I sort of had a Family Guy moment in my head just now. Jon and I both love Seth MacFarlane. Maybe if I explain the situation to Seth and allow him to use any and all of it for future episodes, he’ll write a montage for me explaining to Jon why I don’t want to live with Lora or share my life with her in any significant way:
If I don’t take a moment or two to laugh about this sometimes, I’m going to really lose my shit. “Find the humor in any situation” is a guiding principal of mine.
What my mind keeps circling back to is how every other person I’ve met through Jon has been amazing. His parents are really incredible people. His siblings are all also incredible and the aunts, uncles, and cousins I’ve met have made me wonder if they were created some secret lab that took every positive stereotype about a solid, loving family and combined them into one uber-family. His childhood friends that I’ve met are all wonderful people. His current friends are also awesome. One of them has become a close friend of mine. I’ve even met two of his exes and within minutes we were joking about the things we had in common and I could see why he dated them and why they were still great friends – they’re both really interesting women who have their shit together. That’s the most important theme that runs through nearly all the people in Jon’s life: they have their shit together. They take ownership of their problems. They draw healthy boundaries. They are dedicated to being compassionate, loving, independent people.

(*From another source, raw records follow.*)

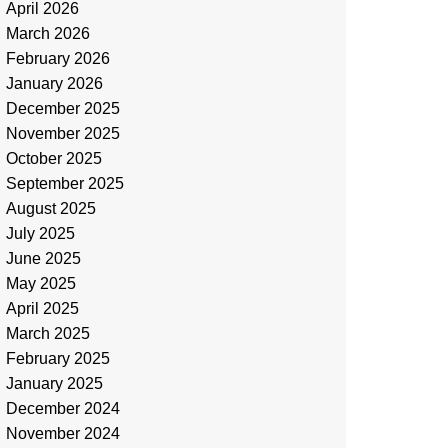
April 2026
March 2026
February 2026
January 2026
December 2025
November 2025
October 2025
September 2025
August 2025
July 2025
June 2025
May 2025
April 2025
March 2025
February 2025
January 2025
December 2024
November 2024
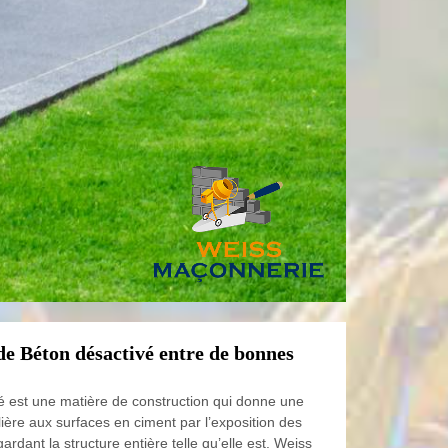
de Béton désactivé entre de bonnes
é est une matière de construction qui donne une
lière aux surfaces en ciment par l’exposition des
ardant la structure entière telle qu’elle est. Weiss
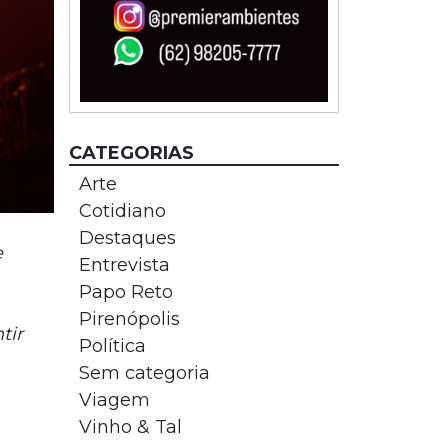
CATEGORIAS
Arte
Cotidiano
Destaques
e
Entrevista
Papo Reto
Pirenópolis
tir
Política
Sem categoria
Viagem
Vinho & Tal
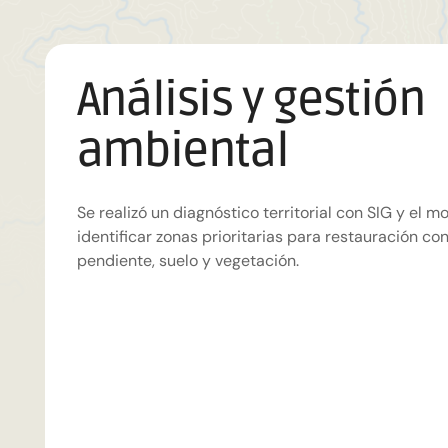
Análisis y gestión
Modelo hidrológi
SBNs
Talleres y capacit
ambiental
Se calibró el modelo SWAT con 20 años de datos 
Se implementaron obras físicas y reforestación pa
Se fortaleció la participación comunitaria con tall
evaluar impacto de obras en la infiltración y escur
usando especies nativas.
de seguridad.
Se realizó un diagnóstico territorial con SIG y el
identificar zonas prioritarias para restauración co
pendiente, suelo y vegetación.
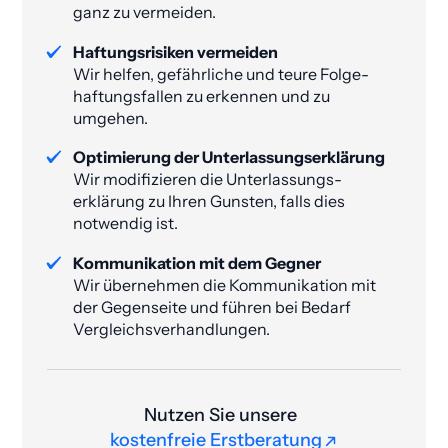
ganz zu vermeiden​.
Haftungsrisiken vermeiden
Wir helfen, gefährliche und teure Folge­
haftungs­fallen zu erkennen und zu
umgehen.
Optimierung der Unterlassungs­erklärung
Wir modifizieren die Unterlassungs­
erklärung zu Ihren Gunsten, falls dies
notwendig ist.
Kommunikation mit dem Gegner
Wir übernehmen die Kommunikation mit
der Gegenseite und führen bei Bedarf
Vergleichsverhandlungen.
Nutzen Sie unsere
kostenfreie Erstberatung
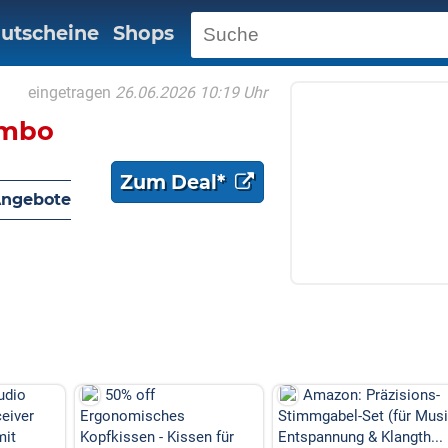
utscheine
Shops
eingetragen
26.06.2026 10:19 Uhr
ombo
Zum Deal*
Angebote
Amazon: Präzisions-
Amazon: Elektrische
Stimmgabel-Set (für Musik,
Anti-Cellulite
en für
Entspannung & Klangth...
Handmassagegerät (6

When I didn’t spend a lot of time with Lora in the beginning, Jon said it was because of her extreme social anxiety, which I do believe that she has. And in email, she generally seemed like a really interesting person who mostly had her shit together (Lora in email and Lora in person are widely different people. The best conversations that I’ve ever had with Lora, where she seemed self-aware and like someone who had a healthy amount of self-responsibility were over email). And since everybody else who Jon keeps close to him is fantastic, I assumed that she would be too. And I really bought into that. I totally bought into this idea that if Jon (who I generally think is a fantastic human being) loved Lora and thought she was wonderful, then surely, surely she must be wonderful.
She’s not. Or at least, the Lora who I interact with most of the time ranges from a person a would feel ‘meh’ about having a five minute conversation with, to an angry, controlling asshole who views everything around her as something that could attack her, take things away from her, or viciously hurt her and reacts according to that worldview.
This is a person, ya’ll, a person who Jon and I both had to browbeat into getting therapy. She felt like she really didn’t need it.
I feel like I need to state that again, because it still boggles my mind.
Occasionally, yes, there have been hints of a sharp mind and an interesting personality under all that rage and control. And if Jon’s decided that he’s willing to work through heaven-only-knows how many years of being verbally attacked, attempts to control him, and emotional abuse, that is his choice. I don’t agree with it, but I wish him the best with it.
I am making another choice.
Now I just need to figure out the words to tell him that.